The proposals are contained in the Taxation Laws Amendment Bill, which gives details on the planned changes announced by Finance Minister Pravin Gordhan in his budget in February. The proposed changes in the bill are in line with previous announcements by Mr Gordhan to establish South Africa as a gateway to Africa, and can be seen as a way to address criticism that other head-office regimes such as Mauritius offered more attractive incentives than South Africa.
Tax experts said there was a heavy anti-avoidance theme throughout the bill but the drafters had recognised commercial realities and proposed measures to ensure economic relief.
"South Africa is grappling with the realities of doing business in Africa and Treasury is really trying to assist taxpayers," said Billy Joubert, a tax director at Deloitte.
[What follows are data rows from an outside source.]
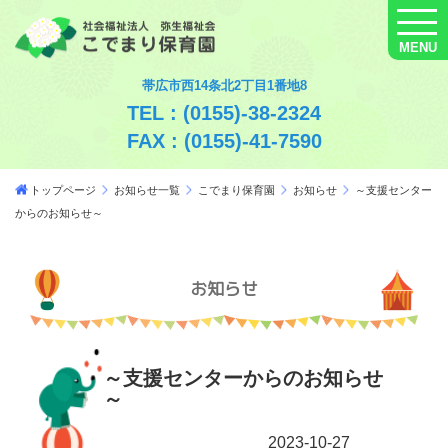
MENU
帯広市西14条北2丁目1番地8
TEL : (0155)-38-2324
FAX : (0155)-41-7590
トップページ
お知らせ一覧
こでまり保育園
お知らせ
～支援センター
からのお知らせ～
お知らせ
～支援センターからのお知らせ
～
2023-10-27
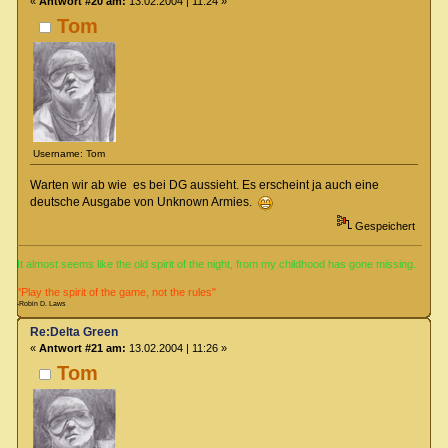
«
Antwort #20 am:
13.02.2004 | 11:24 »
Tom
Username: Tom
Warten wir ab wie es bei DG aussieht. Es erscheint ja auch eine
deutsche Ausgabe von Unknown Armies.
Gespeichert
It almost seems like the old spirit of the night, from my childhood has gone missing.
"Play the spirit of the game, not the rules"
-Robin D. Laws
Re:Delta Green
«
Antwort #21 am:
13.02.2004 | 11:26 »
Tom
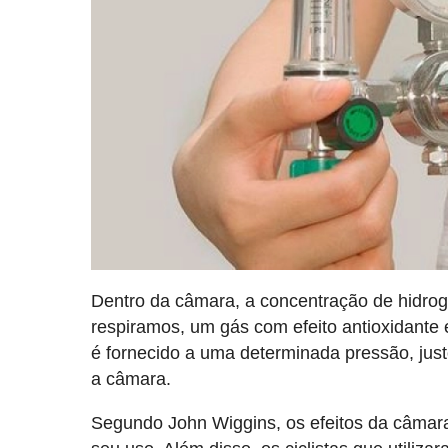
Dentro da câmara, a concentração de hidro
respiramos, um gás com efeito antioxidante 
é fornecido a uma determinada pressão, just
a câmara.
Segundo John Wiggins, os efeitos da câmara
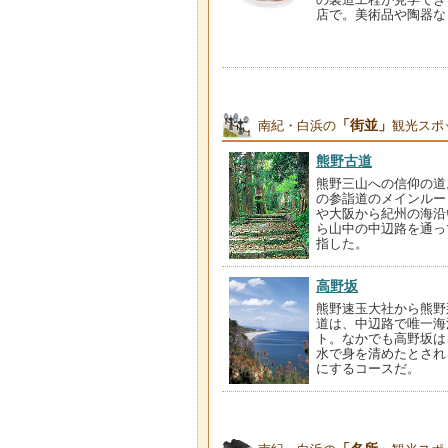
店で。美術品や陶器な
「街並」
南紀・白浜の
観光スポ
熊野古道
熊野三山への信仰の道
の参詣道のメインルー
や大阪から紀州の海沿
ら山中の中辺路を通っ
指した。
高野坂
熊野速玉大社から熊野
道は、中辺路で唯一海
ト。なかでも高野坂は
水で身を清めたとされ
にするコースだ。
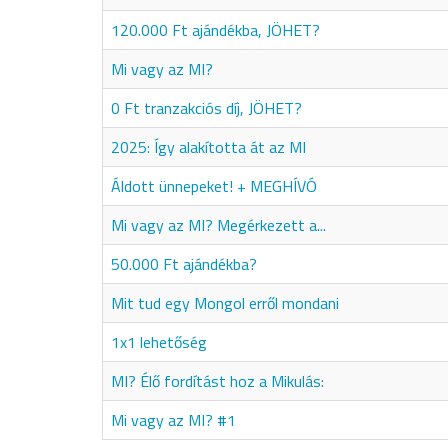
120.000 Ft ajándékba, JÖHET?
Mi vagy az MI?
0 Ft tranzakciós díj, JÖHET?
2025: Így alakította át az MI
Áldott ünnepeket! + MEGHÍVÓ
Mi vagy az MI? Megérkezett a...
50.000 Ft ajándékba?
Mit tud egy Mongol erről mondani
1x1 lehetőség
MI? Élő fordítást hoz a Mikulás:
Mi vagy az MI? #1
Mr Joubert said foreign companies wanting to use South Africa as their gateway into Africa could expect relief from the "effective management" test in respect of a highly taxed controlled foreign company. Until now there was concern that if there was much guidance from South Africa to a foreign subsidiary in Africa, effective management was deemed to be from South Africa. It was then treated as a tax resident in South Africa, with double-tax implications. The proposals allow for exemption from the test when the foreign subsidiary is subject to an effective tax rate of 21% or more, and has a substantive business establishment in the African country.
"It is a good change as often there is no intention to avoid tax. It is a commercial reality of doing business in an environment where there is a critical shortage of skills to give assistance from South Africa.
"In other instances it is because someone with critical skills is doing the work from South Africa while waiting for a work permit," Mr Joubert said.
The bill also proposes changes to potential transfer pricing adjustments with regard to interest-free loans, if certain requirements are met. "There are commercial reasons why a company is not charging interest, it is not only done to avoid paying tax," Mr Joubert said.
The drafters were cognisant of the difficulties many companies faced, and proposed certain debt-relief measures. This was to prevent them incurring capital gains, triggered by debt cancellations or debt reductions. "Relief for these companies is essential if economic recovery is to occur. The tax system unfortunately acts as an added impediment to the recovery of companies and other parties in financial distress," he said.
According to the explanatory memorandum, the tax potentially imposed on parties receiving the benefit of debt relief in effect undermines the benefit of the relief. Most problematic is that tax debt forgiven by the South African Revenue Service due to a company's inability to pay also gave rise to capital gains.
But Johan Troskie, associate director at KPMG, said banks could struggle with the proposed changes to the tax treatment of preference shares and other instruments in financing transactions. Returns from a transaction could in future be deemed interest and not dividends, making them taxable income. "Banks used preference shares in many instances because it gave them an exempt income when financing a transaction." Mr Troskie said with the proposed changes it would be far more difficult to secure tax-exempt income, which could increase the cost of transactions.